Why is it good to concentrate on variance/covariance structure of the multidimensional data?

Question

This is because very often your data are described by a Gaussian distribution that is parameterized by a covariance matrix and also mean values (don’t forget the means!). For a d-dimensional Gaussian there are d means and d*d/2+d/2 covariance values. So there are may be a lot of parameters to learn. And Gaussian distribution is one of the simplest models. Trey a more complicated model and you will be swarmed by parameters.

For example, you can be given a set of images with skin and background objects and you want to know how to model a skin color vs. background with a simple Gaussain distribution (may be you want to create a skin detector). Well, it is not that simple since color is 3 dimensional so you would have 3 means (r,g,b) and 3x3 symmetric covariance matrix with 6 independent parameters. So a first counterintuitive conclusion is that skin is described by 9 parameters in rob color space. I bet most people would just go with 3 (the means).
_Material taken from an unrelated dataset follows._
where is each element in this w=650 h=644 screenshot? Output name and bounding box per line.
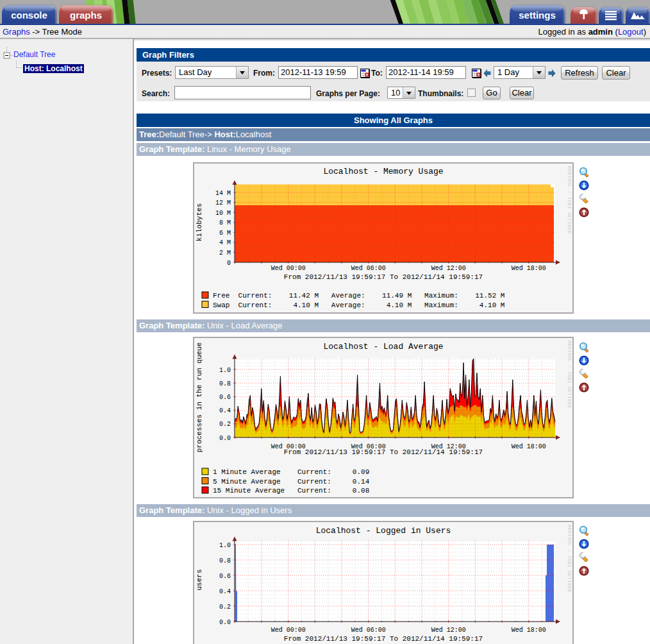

In fact, if you calculate the covariance matrix you can discover more counterintuitive facts such as that skin red-green covariance is especially low and red-blue covariance of the skin has much different value from red-blue covariance of the background. Finally, it is very easy to calculate covariance with matrix and matrix representations: cov=sum(v*v^T)/n, where v=data-mean;

Finally to reduce the number of parameters you can consider some dimensionality reduction methods such as PCA, Factor analysis and K-means.